[Stored items]

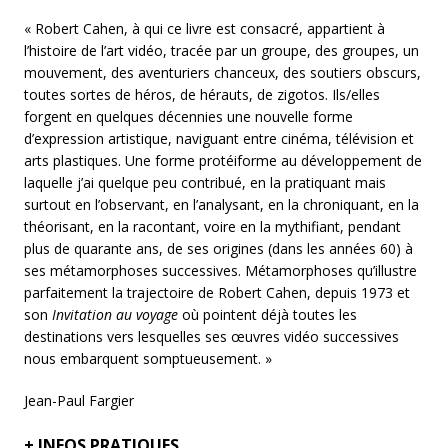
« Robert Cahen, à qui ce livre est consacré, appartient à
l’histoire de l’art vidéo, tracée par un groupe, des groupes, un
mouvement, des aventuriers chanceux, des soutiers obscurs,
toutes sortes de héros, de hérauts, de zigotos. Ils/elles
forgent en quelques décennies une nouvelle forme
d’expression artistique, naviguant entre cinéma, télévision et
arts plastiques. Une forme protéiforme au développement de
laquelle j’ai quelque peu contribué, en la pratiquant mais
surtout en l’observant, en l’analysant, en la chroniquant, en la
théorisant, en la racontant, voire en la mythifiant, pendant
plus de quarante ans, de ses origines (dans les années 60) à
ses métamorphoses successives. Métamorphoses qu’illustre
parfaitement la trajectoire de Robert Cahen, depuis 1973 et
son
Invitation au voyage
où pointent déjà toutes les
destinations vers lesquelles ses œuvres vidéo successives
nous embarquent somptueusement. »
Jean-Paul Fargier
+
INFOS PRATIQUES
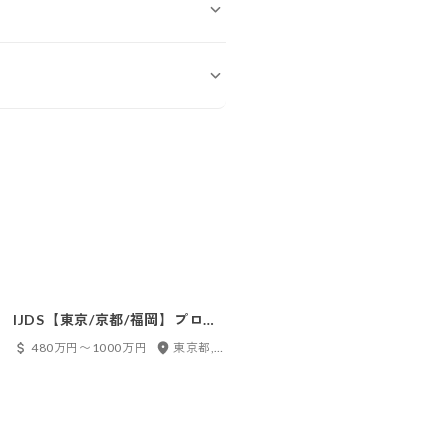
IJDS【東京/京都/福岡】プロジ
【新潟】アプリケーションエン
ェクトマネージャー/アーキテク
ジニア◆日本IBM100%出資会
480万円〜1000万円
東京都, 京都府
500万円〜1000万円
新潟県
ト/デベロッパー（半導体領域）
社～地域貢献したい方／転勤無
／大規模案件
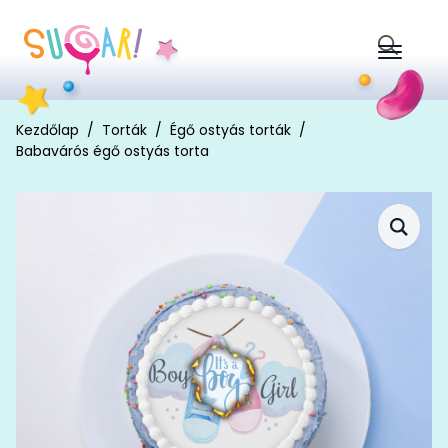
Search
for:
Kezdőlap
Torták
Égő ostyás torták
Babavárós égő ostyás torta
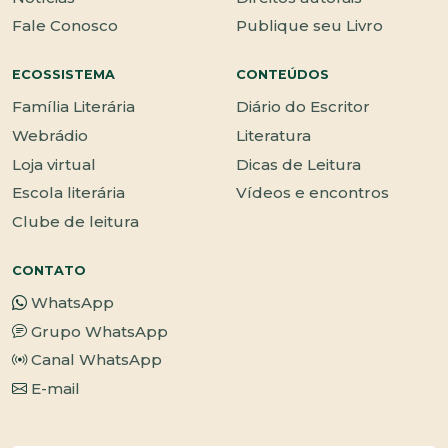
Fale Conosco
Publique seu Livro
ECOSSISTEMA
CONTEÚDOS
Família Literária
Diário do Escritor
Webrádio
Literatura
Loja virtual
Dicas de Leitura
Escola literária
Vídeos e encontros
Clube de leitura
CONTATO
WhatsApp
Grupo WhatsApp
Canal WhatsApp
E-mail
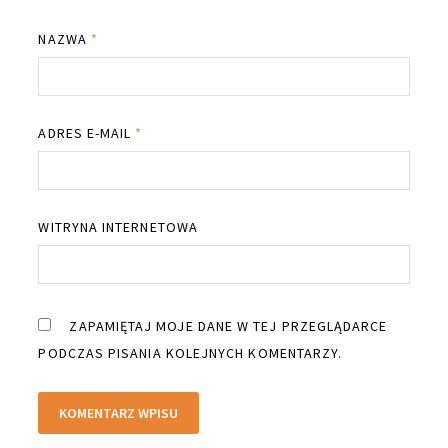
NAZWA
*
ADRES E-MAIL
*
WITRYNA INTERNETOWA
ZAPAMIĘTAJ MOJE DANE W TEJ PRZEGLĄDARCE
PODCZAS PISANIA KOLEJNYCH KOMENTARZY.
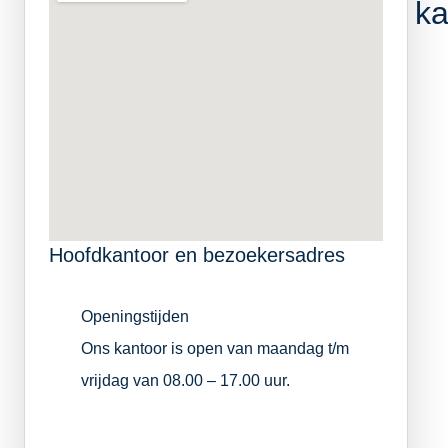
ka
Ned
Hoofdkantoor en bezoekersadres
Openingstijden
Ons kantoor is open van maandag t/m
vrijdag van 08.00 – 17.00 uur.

* * *

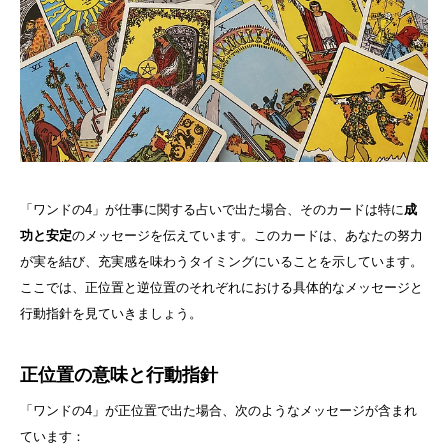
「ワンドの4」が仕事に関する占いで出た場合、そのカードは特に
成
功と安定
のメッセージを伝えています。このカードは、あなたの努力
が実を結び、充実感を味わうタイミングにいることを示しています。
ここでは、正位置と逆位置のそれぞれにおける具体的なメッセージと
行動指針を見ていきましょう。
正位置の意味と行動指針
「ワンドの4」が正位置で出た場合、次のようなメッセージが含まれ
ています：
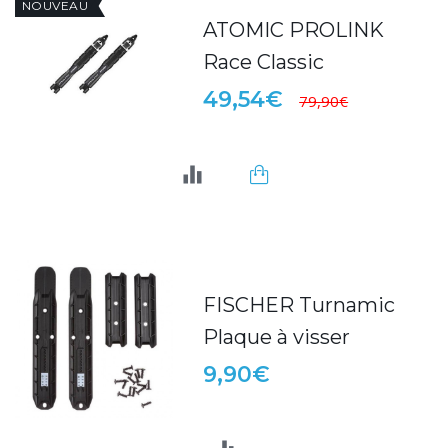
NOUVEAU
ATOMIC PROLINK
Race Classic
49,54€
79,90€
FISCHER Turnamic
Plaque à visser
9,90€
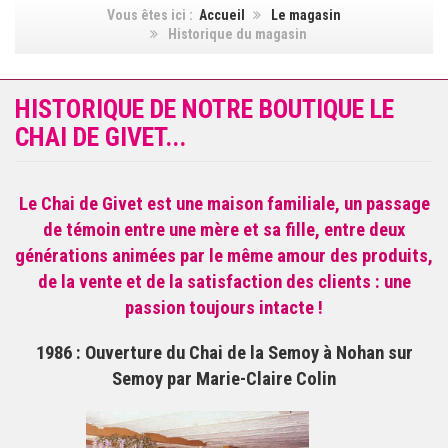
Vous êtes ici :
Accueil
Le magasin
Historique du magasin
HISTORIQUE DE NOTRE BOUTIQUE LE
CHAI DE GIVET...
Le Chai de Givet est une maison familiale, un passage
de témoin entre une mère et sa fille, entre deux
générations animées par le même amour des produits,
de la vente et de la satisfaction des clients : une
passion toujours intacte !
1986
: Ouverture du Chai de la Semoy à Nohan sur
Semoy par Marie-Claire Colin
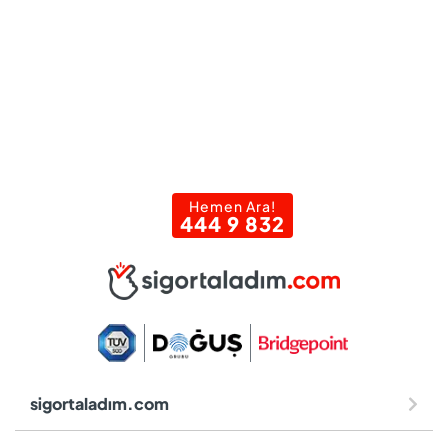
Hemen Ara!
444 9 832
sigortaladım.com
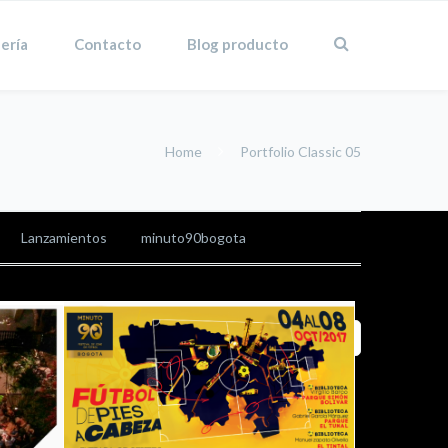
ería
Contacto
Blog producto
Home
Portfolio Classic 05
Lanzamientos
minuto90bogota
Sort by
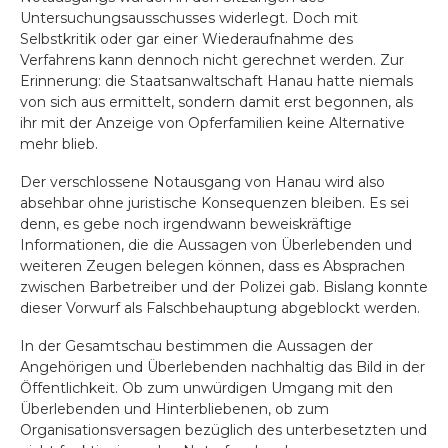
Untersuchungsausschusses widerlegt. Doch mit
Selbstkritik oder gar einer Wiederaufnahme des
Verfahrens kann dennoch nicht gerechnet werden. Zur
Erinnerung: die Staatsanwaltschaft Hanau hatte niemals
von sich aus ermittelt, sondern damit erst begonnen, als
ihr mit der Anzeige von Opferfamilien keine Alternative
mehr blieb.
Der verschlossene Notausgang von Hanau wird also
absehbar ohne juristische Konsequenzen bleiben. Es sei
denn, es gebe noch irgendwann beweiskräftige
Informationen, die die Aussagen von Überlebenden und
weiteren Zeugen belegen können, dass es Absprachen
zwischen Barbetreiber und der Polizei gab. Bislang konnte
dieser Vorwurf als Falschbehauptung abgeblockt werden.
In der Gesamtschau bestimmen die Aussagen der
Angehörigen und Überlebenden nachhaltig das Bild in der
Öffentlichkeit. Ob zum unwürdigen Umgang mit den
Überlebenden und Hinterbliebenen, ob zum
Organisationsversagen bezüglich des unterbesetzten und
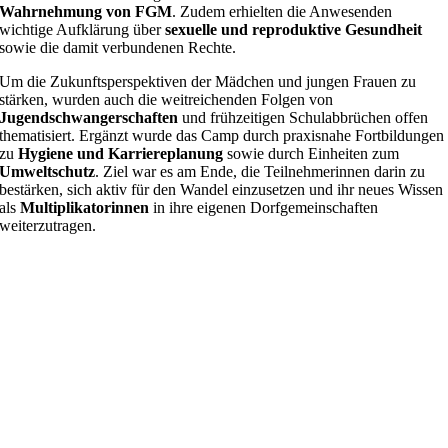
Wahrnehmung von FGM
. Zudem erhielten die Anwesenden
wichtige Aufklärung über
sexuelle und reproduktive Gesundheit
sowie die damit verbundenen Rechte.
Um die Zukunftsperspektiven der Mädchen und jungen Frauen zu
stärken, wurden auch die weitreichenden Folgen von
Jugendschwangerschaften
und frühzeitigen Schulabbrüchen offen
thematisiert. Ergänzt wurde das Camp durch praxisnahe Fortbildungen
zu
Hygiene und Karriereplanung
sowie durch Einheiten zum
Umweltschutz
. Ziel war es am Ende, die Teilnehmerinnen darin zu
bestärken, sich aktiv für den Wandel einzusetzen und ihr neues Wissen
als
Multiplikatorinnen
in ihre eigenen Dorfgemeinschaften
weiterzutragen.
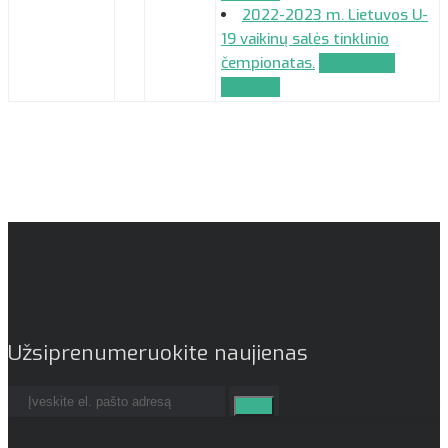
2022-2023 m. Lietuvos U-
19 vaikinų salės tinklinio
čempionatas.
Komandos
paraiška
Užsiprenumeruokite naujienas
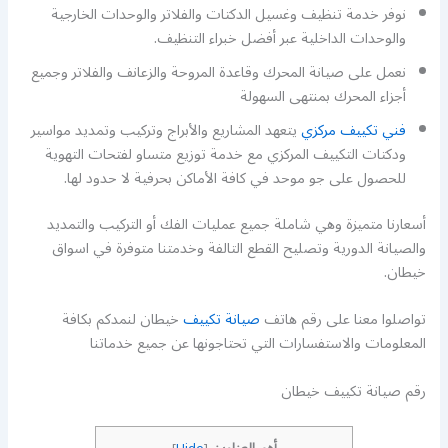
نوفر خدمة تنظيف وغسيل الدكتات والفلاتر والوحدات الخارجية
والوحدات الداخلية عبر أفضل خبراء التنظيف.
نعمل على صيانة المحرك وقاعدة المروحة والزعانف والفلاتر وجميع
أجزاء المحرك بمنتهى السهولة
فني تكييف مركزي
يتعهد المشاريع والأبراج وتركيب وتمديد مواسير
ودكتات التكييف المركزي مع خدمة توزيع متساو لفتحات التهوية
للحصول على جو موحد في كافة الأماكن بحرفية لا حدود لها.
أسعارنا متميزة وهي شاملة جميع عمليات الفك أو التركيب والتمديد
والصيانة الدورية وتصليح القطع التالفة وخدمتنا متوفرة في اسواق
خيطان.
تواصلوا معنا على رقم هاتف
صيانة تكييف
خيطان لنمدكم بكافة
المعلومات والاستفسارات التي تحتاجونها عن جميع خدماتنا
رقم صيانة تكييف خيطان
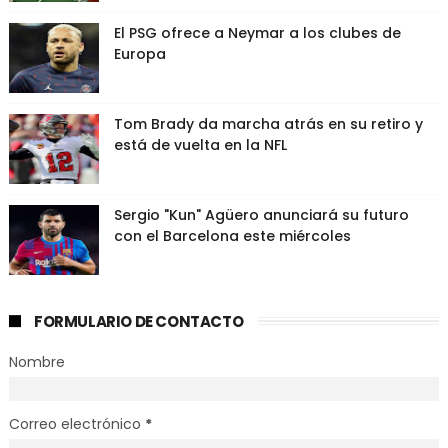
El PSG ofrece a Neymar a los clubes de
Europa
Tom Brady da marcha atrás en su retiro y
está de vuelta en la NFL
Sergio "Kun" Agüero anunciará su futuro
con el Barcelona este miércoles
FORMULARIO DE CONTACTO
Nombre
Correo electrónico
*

Directions: Going through the data above, please tally the lines that contain the string "durch" and return only the total.

Written reply: 2